The Ignatian Way to Solve the Busyness of Business
By Ronald L. Dufresne, Ph.D.
If leaders are to be thoughtful, they need time to think. For those of us who can’t find a full, uninterrupted hour, it’s possible to realize the benefits of reflection in a mere five minutes each day.
In my work with executive leaders, I stress the importance of carving out time from our hectic schedules for contemplation. I share with executives how St. Ignatius, as the founder of the Jesuits in 1539, was essentially the CEO of a worldwide enterprise and set the example for his fellow and future Jesuits by making time to contemplate — all while “setting the world on fire” (in a good way) by engaging in world-changing work.
One of the core aspects of the Ignatian “way of proceeding” is to operate as a “contemplative in action.” This means that leaders need to have a bias for action and producing results.
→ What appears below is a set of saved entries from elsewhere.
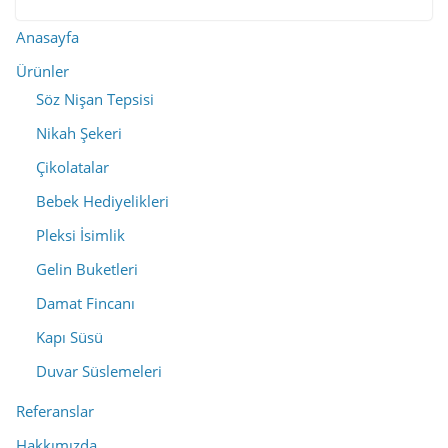
Anasayfa
Ürünler
Söz Nişan Tepsisi
Nikah Şekeri
Çikolatalar
Bebek Hediyelikleri
Pleksi İsimlik
Gelin Buketleri
Damat Fincanı
Kapı Süsü
Duvar Süslemeleri
Referanslar
Hakkımızda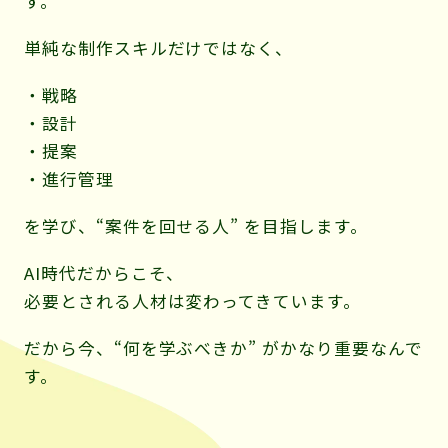
す。
単純な制作スキルだけではなく、
・戦略
・設計
・提案
・進行管理
を学び、“案件を回せる人” を目指します。
AI時代だからこそ、
必要とされる人材は変わってきています。
だから今、“何を学ぶべきか” がかなり重要なんで
す。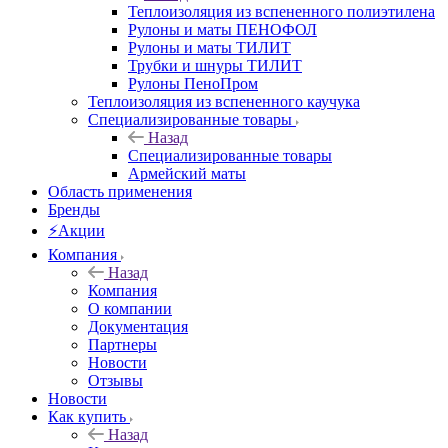
Теплоизоляция из вспененного полиэтилена
Рулоны и маты ПЕНОФОЛ
Рулоны и маты ТИЛИТ
Трубки и шнуры ТИЛИТ
Рулоны ПеноПром
Теплоизоляция из вспененного каучука
Специализированные товары
Назад
Специализированные товары
Армейский маты
Область применения
Бренды
⚡Акции
Компания
Назад
Компания
О компании
Документация
Партнеры
Новости
Отзывы
Новости
Как купить
Назад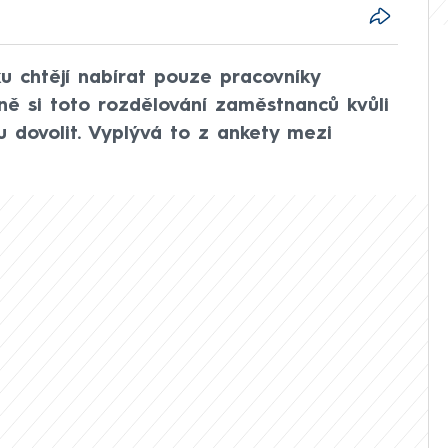
u chtějí nabírat pouze pracovníky
ně si toto rozdělování zaměstnanců kvůli
 dovolit. Vyplývá to z ankety mezi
At the same time, leaders need to engage in contemplative practice: to reflect both on what their strategic purposes are, as well as how their daily behaviors are moving them closer to (or further from) fulfilling those purposes.
When I challenge executives to find at least one hour per week to be contemplative in the midst of action, they routinely dismiss the idea. A common response is, “I have a lot of work to do, so much that I tend to work late at night and typically on the weekend. I cannot afford to spend an hour not doing anything.”
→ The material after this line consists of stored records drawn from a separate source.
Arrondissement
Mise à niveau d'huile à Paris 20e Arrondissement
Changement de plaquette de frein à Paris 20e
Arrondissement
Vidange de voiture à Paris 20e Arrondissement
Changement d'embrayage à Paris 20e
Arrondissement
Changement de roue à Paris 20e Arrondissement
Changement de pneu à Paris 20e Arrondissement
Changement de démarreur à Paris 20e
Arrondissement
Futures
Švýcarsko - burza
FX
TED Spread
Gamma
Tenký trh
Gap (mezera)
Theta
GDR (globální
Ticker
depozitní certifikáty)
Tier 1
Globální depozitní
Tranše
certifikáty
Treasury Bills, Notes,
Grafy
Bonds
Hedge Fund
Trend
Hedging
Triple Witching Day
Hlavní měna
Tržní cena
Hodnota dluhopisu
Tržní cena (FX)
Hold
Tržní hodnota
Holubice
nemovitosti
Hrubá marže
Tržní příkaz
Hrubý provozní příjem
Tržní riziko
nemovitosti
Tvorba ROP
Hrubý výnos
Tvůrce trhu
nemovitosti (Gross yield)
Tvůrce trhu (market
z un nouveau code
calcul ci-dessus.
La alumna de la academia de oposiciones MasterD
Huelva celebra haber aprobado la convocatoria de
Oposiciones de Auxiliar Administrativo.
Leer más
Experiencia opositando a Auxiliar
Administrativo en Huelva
This reaction, I think, stems directly from the incomplete American assumption that leadership is about doing. If a leader is not in the midst of action, this thinking goes, then he or she is not really being a leader. However, without reflecting, how will one know if he or she is engaging in the right action and doing so most effectively?
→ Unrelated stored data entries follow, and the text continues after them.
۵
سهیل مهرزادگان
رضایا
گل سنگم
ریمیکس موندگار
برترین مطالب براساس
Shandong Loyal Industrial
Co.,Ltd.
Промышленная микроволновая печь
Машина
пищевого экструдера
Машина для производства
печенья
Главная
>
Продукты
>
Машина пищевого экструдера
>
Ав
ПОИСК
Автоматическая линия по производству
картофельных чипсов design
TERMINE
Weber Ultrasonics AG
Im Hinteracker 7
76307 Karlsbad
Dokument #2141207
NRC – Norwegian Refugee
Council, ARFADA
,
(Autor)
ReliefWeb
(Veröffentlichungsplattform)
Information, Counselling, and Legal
To break through this paradox — that leaders need to reflect to ensure they are doing the right thing in the right ways, yet they feel they don’t have time to reflect — I suggest the approach of St. Ignatius for breaking away from the busyness of business. For Ignatius, the key to being a contemplative in action was to engage in a twice-per-day Examen, a form of intense yet brief reflective practice, once at lunch and once in the evening.
While countless versions of the Examen are available, I advocate the following steps:
- Remind yourself of something for which you are grateful.
- Review the work in which you have been engaged.
- Reflect on what is going well and what is going poorly
(in terms of what things you are doing and how you are doing them).
- Make a specific commitment regarding what to
continue and what to change.
Ideally, leaders should set a predictable time each day to engage in this reflection, whether it’s at midday or on the commute home. This form of contemplation in the midst of action might only take five to 10 minutes each day, and with practice, it is sure to grow our ability to be more thoughtful leaders.
Dufresne, an associate professor of management and the faculty senate president, researches and teaches leadership. He also engages in executive education and leadership development across many industries.